- **Entries provided**
- - - - -
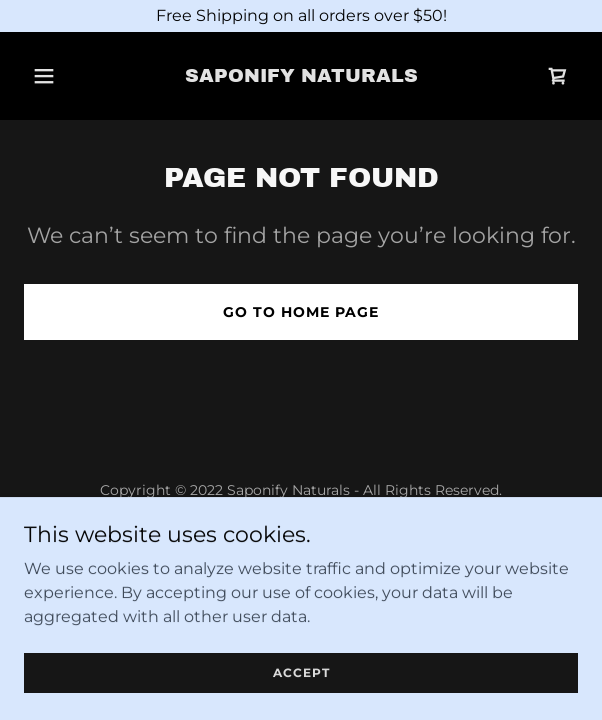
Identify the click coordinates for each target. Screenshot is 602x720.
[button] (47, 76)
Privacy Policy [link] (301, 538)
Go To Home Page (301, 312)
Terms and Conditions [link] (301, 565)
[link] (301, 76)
- - - - -
- **Work request**
"link" is the string to look for; please copy every line of the records above where it appears.

- **Written answer**
Privacy Policy [link] (301, 538)
Terms and Conditions [link] (301, 565)
[link] (301, 76)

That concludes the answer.